Dengan demikian, ketentuan
ini mengandung perluasan yang tidak saja membatasi persoalan suap terhadap
kegiatan olahraga, perlombaan/festival seni saja— sebagaimana jawaban
pemerintah kepada DPR saat pembahasan RUU Tindak Pidana Suap Swasta—tetapi
juga memiliki kompetensi terhadap pelanggaran dalam segala bidang sehingga
tidak membatasi.
Adopsi
Konvensi Antikorupsi
Ketentuan korupsi di
sektor swasta ini sebenarnya bukanlah hal yang baru. Konvensi-konvensi
korupsi internasional dan akhirnya diikuti oleh United Nations Convention Against Corruption
2003, yang dikenal dengan UNCAC 2003, dan diratifikasi melalui UU No 7/2006,
telah mengenal korupsi di sektor swasta.
Berdasarkan konvensi di atas, baik di Eropa, Amerika, maupun Afrika,
dominasi acuan korupsi itu adalah
dalam kaitan dengan bribery (suap). Begitu pula dengan Rancangan KUHP yang
menempatkan klausul korupsi swasta sekarang ini sebenarnya juga mengacu dan
merupakan adopsi Pasal 21 UNCAC 2003.
Suap di sektor swasta,
sebagaimana diatur dalam Rancangan KUHP (yang merupakan penyesuaian dari Pasal 21 UNCAC 2003) dan pernah tercantum dalam Rancangan
Perubahan UU Korupsi berbunyi : ”Setiap orang yang dalam suatu aktivitas
ekonomi, keuangan, atau komersial menjanjikan, menawarkan, atau memberikan secara
langsung atau tidak langsung kepada seseorang yang menduduki jabatan apa pun pada sektor
swasta suatu keuntungan yang tidak
semestinya untuk kepentingan dirinya atau orang lain, supaya orang tersebut
berbuat atau tidak berbuat sesuatu yang bertentangan dengan kewajibannya….”
Selain itu, diatur juga
”penggelapan kekayaan pada sektor swasta” (embezzlement’s private property)

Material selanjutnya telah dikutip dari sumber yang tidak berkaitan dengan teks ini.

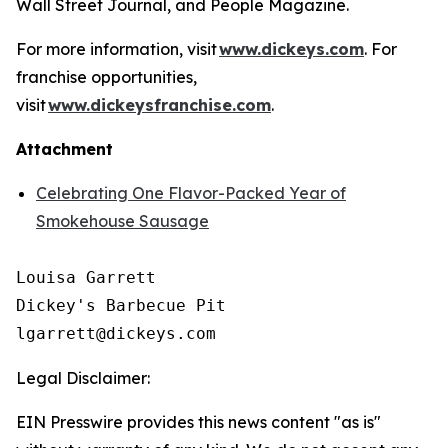
Wall Street Journal
, and
People Magazine
.
For more information, visit
www.dickeys.com
. For
franchise opportunities,
visit
www.dickeysfranchise.com
.
Attachment
Celebrating One Flavor-Packed Year of
Smokehouse Sausage
Louisa Garrett

Dickey's Barbecue Pit

Legal Disclaimer:
EIN Presswire provides this news content "as is"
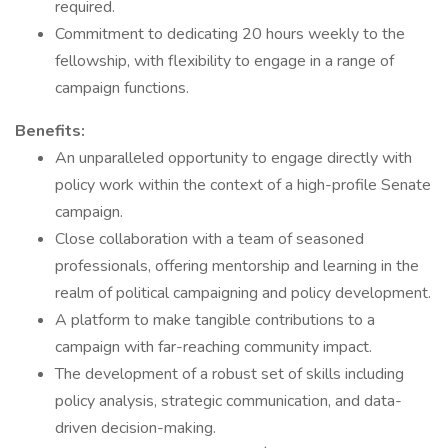
required.
Commitment to dedicating 20 hours weekly to the
fellowship, with flexibility to engage in a range of
campaign functions.
Benefits:
An unparalleled opportunity to engage directly with
policy work within the context of a high-profile Senate
campaign.
Close collaboration with a team of seasoned
professionals, offering mentorship and learning in the
realm of political campaigning and policy development.
A platform to make tangible contributions to a
campaign with far-reaching community impact.
The development of a robust set of skills including
policy analysis, strategic communication, and data-
driven decision-making.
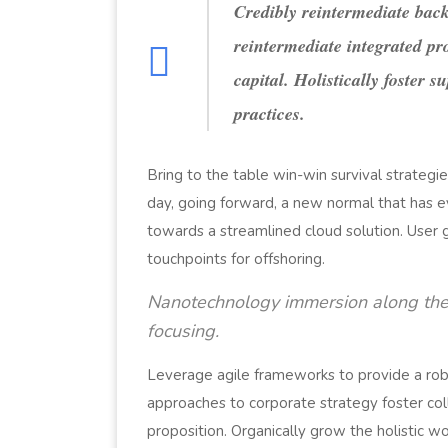
Credibly reintermediate back
reintermediate integrated pr
capital. Holistically foster 
practices.
Bring to the table win-win survival strategi
day, going forward, a new normal that has 
towards a streamlined cloud solution. User 
touchpoints for offshoring.
Nanotechnology immersion along the 
focusing.
Leverage agile frameworks to provide a robu
approaches to corporate strategy foster coll
proposition. Organically grow the holistic w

merupakan penyesuaian dari Pasal 22 UNCAC 2003. Namun, yang agak unik, kajian DPR yang akan
memasukkan klausul korupsi di sektor swasta ini mengundang polemik, yaitu
pandangan Panja DPR bahwa penempatan ketentuan korupsi swasta ini hanya
memberikan kewenangan kepada Polri dan kejaksaan untuk melakukan pemeriksaan
dan perlu melakukan revisi UU KPK
untuk menempatkan otoritas KPK melakukan pemeriksaan korupsi swasta.
Delegitimasi
institusi
Pemahaman untuk
menempatkan klausul korupsi swasta seharusnya juga mempertimbangkan untuk
menghindari kesan yang terjadi selama ini bahwa aturan korupsi sekarang ini
menciptakan adanya suatu kriminalisasi kebijakan ataupun kriminalisasi privat. Alhasil, sering kali
UU Tindak Pidana Korupsi dikatakan
berfungsi sebagai sarang laba-laba bagi perbuatan yang tidak kriminalitas
sifatnya sehingga hukum pidana bukan lagi berfungsi sebagai guard dari hukum
administrasi negara dan hukum perdata.
Meski demikian, dengan
mengesampingkan kewenangan KPK, dapat diartikan bahwa penempatan aturan
korupsi swasta pada Rancangan KUHP justru menciptakan kooptasi kelembagaan.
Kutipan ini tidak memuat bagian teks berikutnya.